00:23:25.600 So there was, um, there was, I think it was Gallup had the polling.
00:23:27.820 Uh, there was actually like two Gen Zs is the 24 and up.
00:23:31.480 So my age and older, and then my age and younger, those two generations.
00:23:34.400 And you see it politically where the, the, the zoomers that are like born basically before
00:23:38.400 2000, uh, they're actually kind of in line with millennials, politically speaking with
00:23:43.780 a myriad of other traits.
00:23:45.180 And then the zoomers that were born after 2000 are to the right of Genghis Khan or to
00:23:50.100 the left of Karl Marx.
00:23:51.380 So, uh, you're seeing that.
00:23:53.000 And, and, and it's like you said, I think it's that cynicism that, that came into play during
00:23:56.540 COVID where it's like, okay, I don't know where I am politically.
00:23:59.820 I just know whatever this is needs to be destroyed.
00:24:02.560 And unfortunately a lot of people are running to the left as well to, to address that, that
00:24:06.740 issue.
00:24:07.300 Um, but yeah, it does freak me out, but it is, I'm starting to see some signs of life.
00:24:10.740 Uh, like in my friend circles, at least, I mean, I come from a religious, uh, religious
00:24:15.080 community.
00:24:15.880 So there's a lot of Southern Baptists, but they're getting married.
00:24:18.300 They're having kids.
00:24:19.260 It's, it's starting to happen.
00:24:20.260 There are some signs of life, but it's, and it's anecdotes.
00:24:23.540 If you look at the general numbers, things aren't looking too hot.
00:24:27.120 Um, there's a lot of, there's a lot of struggle.
00:24:29.780 Um, it's, it's this interesting thing when the baby boomers die off, right?
00:24:34.100 Because you're seeing like stories of how there's a power plant, you know, there's a
00:24:37.440 power plant somewhere and it's being propped up almost entirely by like three baby boomers.
00:24:41.820 So the baby boomers get a lot of flack for a lot of things.
00:24:44.120 And, you know, a lot of it's pretty fair, but one thing that does need to be said is what's
00:24:48.140 going to happen when they die to a lot of these institutions that are like solely propped
00:24:51.500 up by baby boomers, it's a really, really horrifying thought.
00:24:54.960 I mean, I don't know if you've thought about this much.
00:24:57.820 Yeah.
00:24:58.260 The, the boomer succession problem is a big deal.

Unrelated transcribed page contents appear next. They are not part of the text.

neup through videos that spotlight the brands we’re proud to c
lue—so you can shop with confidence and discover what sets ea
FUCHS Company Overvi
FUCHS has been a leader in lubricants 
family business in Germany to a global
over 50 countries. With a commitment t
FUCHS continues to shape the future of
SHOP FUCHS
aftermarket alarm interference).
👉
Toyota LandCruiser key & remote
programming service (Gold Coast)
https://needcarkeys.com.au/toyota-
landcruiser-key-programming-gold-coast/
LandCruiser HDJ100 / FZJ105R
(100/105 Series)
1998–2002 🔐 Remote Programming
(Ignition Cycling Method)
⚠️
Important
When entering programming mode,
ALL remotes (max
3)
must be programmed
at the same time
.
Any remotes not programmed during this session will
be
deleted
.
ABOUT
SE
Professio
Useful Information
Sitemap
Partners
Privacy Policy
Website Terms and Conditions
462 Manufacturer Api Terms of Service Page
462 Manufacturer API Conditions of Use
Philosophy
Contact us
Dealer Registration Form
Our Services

00:25:00.660 And I think that that's, I mean, I saw a chart the other day that was like the percentage
00:25:04.640 of congressmen or Congress human beings who are above the age of 70 has just skyrocketed.
00:25:11.180 And like, we've, we're seeing something that again, people aren't getting these
00:25:14.900 things passed down to them.
00:25:16.340 Uh, it's also striking.
00:25:17.600 I mean, you look at, even on our side, you see, well, you've got Trump who is a boomer
00:25:22.700 and then who's his successor.
00:25:24.620 You got, um, you got JD Vance, or at least like, that's how people see him as a successor.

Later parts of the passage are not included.